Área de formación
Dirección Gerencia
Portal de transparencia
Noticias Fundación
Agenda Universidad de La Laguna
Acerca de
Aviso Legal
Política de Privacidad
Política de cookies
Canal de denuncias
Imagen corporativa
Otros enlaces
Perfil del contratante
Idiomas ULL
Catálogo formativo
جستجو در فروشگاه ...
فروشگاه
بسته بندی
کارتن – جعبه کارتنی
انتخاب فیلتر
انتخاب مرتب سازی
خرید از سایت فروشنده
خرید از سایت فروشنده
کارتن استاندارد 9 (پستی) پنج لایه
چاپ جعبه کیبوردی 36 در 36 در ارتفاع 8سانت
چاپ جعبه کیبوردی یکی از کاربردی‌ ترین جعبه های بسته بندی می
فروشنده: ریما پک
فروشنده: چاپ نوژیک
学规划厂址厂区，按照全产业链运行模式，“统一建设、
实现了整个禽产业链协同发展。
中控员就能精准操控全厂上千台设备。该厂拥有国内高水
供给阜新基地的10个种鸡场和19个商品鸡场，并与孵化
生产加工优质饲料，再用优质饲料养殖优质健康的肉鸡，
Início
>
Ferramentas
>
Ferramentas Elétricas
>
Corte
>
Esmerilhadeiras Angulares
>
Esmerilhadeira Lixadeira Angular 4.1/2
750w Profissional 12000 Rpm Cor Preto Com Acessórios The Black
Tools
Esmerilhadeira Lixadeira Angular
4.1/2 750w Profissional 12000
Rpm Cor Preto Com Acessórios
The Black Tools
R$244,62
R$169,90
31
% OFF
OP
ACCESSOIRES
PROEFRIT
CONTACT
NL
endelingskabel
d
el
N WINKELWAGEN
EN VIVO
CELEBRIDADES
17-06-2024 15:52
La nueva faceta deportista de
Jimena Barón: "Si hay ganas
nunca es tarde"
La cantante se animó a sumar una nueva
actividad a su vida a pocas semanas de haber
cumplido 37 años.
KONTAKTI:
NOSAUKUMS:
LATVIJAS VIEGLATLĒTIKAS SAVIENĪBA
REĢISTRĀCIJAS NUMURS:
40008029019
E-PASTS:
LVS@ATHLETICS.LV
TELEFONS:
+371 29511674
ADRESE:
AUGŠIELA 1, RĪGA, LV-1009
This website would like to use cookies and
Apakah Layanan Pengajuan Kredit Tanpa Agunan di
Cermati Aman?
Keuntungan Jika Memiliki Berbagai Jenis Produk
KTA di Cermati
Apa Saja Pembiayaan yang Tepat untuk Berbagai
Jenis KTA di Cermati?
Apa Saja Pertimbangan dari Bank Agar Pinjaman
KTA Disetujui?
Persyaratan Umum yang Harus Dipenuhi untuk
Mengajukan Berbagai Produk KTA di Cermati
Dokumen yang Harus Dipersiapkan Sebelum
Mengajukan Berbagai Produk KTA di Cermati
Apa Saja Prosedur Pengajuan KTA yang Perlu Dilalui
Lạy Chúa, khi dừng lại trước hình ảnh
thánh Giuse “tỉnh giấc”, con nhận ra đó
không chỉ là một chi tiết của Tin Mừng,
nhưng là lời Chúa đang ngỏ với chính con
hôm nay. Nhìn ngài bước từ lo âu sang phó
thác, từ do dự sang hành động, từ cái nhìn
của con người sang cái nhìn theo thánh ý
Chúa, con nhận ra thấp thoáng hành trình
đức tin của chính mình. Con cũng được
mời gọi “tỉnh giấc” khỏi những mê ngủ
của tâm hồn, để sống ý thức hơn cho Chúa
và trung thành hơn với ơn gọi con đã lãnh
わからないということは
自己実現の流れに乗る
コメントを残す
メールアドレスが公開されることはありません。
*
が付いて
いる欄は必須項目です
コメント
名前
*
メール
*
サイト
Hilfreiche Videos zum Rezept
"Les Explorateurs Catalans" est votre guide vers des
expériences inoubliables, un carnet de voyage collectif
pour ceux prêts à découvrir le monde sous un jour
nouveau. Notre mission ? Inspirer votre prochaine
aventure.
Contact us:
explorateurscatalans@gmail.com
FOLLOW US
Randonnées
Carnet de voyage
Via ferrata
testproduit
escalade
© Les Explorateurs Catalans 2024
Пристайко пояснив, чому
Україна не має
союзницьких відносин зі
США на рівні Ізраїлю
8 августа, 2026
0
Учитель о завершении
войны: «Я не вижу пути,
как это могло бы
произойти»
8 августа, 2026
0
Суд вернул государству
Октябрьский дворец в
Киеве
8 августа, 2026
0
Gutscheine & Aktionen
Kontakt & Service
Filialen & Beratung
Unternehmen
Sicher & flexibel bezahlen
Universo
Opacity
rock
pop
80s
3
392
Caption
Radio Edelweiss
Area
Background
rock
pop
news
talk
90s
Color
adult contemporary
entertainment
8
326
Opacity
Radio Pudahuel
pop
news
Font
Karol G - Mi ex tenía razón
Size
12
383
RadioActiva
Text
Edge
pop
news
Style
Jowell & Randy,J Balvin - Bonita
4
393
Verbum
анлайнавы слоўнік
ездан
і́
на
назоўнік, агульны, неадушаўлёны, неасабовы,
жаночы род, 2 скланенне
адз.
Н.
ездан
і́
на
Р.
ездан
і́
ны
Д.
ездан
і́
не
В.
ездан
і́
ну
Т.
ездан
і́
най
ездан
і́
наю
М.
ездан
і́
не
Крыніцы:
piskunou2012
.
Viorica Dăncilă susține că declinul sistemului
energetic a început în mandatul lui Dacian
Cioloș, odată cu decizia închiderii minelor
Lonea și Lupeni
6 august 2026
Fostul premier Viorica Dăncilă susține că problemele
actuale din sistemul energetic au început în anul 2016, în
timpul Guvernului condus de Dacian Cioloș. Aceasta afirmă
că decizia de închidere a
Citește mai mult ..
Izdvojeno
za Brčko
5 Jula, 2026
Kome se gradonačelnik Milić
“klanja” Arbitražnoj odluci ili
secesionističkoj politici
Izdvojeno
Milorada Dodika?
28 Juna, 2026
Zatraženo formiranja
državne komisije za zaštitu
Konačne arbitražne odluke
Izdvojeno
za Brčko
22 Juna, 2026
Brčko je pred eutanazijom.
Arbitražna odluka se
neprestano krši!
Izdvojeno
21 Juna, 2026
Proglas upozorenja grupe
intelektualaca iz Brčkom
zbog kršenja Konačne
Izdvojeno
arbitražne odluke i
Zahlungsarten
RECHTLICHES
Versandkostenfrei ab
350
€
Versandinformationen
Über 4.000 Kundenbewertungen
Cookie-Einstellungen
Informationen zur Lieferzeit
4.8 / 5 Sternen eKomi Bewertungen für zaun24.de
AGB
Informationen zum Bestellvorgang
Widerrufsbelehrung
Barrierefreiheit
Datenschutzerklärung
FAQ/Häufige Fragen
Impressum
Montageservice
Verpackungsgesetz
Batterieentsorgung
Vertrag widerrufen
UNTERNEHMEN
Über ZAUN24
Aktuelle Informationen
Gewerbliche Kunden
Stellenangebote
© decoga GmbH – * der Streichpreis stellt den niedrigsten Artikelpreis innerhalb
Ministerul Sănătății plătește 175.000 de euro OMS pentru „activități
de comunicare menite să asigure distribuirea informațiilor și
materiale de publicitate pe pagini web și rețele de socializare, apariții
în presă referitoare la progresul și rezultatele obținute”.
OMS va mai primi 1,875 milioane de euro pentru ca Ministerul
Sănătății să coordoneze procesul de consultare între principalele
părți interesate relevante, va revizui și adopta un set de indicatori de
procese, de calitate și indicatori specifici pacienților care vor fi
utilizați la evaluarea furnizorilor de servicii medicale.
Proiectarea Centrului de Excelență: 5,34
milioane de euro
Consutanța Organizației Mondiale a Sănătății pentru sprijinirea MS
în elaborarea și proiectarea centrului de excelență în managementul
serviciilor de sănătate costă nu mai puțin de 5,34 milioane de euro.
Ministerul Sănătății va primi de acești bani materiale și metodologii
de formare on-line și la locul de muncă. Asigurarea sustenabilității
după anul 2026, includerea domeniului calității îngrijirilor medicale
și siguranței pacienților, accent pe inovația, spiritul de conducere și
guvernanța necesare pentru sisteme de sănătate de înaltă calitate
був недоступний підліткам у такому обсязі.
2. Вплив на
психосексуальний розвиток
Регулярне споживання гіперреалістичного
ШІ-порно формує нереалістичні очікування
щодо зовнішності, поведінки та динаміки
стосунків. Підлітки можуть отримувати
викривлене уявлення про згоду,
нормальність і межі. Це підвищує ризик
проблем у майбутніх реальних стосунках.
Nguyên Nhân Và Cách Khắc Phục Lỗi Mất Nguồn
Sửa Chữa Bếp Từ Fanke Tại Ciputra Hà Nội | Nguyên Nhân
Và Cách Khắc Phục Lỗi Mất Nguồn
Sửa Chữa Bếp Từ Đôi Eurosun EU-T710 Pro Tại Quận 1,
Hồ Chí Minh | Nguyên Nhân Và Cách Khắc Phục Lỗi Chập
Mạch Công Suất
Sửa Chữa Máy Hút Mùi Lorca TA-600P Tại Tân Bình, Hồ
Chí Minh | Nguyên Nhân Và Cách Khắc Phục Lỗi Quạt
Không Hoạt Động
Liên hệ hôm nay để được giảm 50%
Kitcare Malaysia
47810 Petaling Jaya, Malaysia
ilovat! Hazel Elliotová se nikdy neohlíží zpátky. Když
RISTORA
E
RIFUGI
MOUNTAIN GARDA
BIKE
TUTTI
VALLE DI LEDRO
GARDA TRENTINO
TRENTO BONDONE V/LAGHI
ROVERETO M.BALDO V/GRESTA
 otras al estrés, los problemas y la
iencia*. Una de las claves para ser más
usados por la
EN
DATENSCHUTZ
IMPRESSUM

» **Work instructions**:
What this exercise asks for is every line of the data above with the word "sănătate".

» **Task result**:
serviciilor de sănătate costă nu mai puțin de 5,34 milioane de euro.
guvernanța necesare pentru sisteme de sănătate de înaltă calitate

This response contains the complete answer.